Work request »
Set down the entries again word for word, without any of the images.

[Opening Material provided section]

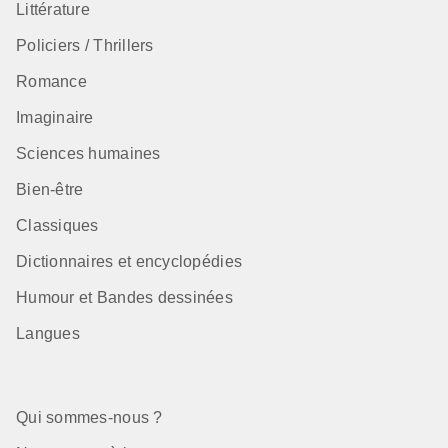
Littérature
Policiers / Thrillers
Romance
Imaginaire
Sciences humaines
Bien-être
Classiques
Dictionnaires et encyclopédies
Humour et Bandes dessinées
Langues
Qui sommes-nous ?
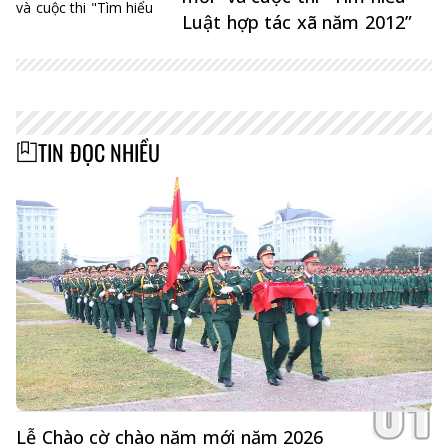
Luật hợp tác xã năm 2012”
TIN ĐỌC NHIỀU
Lễ Chào cờ chào năm mới năm 2026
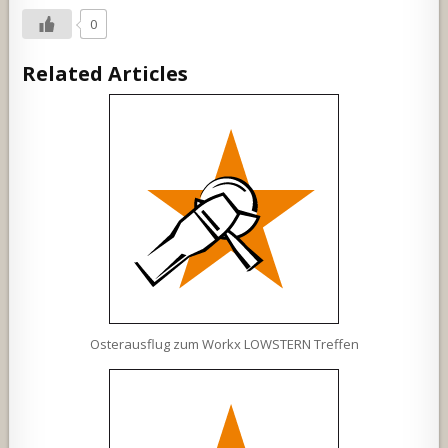
0
Related Articles
Osterausflug zum Workx LOWSTERN Treffen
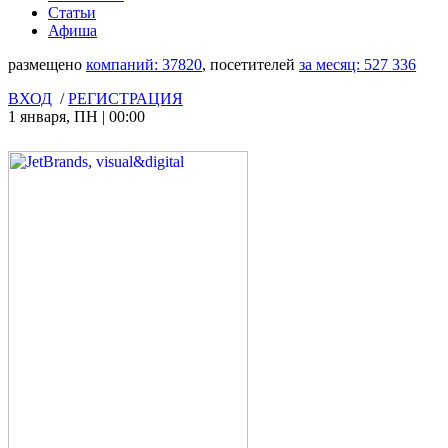
Статьи
Афиша
размещено
компаний:
37820
, посетителей
за месяц:
527 336
ВХОД
/
РЕГИСТРАЦИЯ
1 января
,
ПН
|
00:00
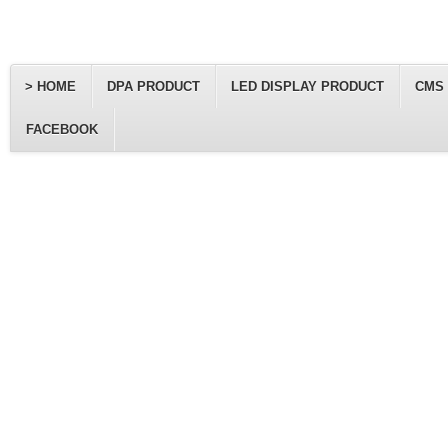
> HOME
DPA PRODUCT
LED DISPLAY PRODUCT
CMS
FACEBOOK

[Closing Material provided section]

Written answer »
Littérature
Policiers / Thrillers
Romance
Imaginaire
Sciences humaines
Bien-être
Classiques
Dictionnaires et encyclopédies
Humour et Bandes dessinées
Langues
Qui sommes-nous ?
Luật hợp tác xã năm 2012”
TIN ĐỌC NHIỀU
Lễ Chào cờ chào năm mới năm 2026
0
Related Articles
Osterausflug zum Workx LOWSTERN Treffen
Статьи
Афиша
размещено
компаний:
37820
, посетителей
за месяц:
527 336
ВХОД
/
РЕГИСТРАЦИЯ
1 января
,
ПН
|
00:00
> HOME
DPA PRODUCT
LED DISPLAY PRODUCT
CMS
FACEBOOK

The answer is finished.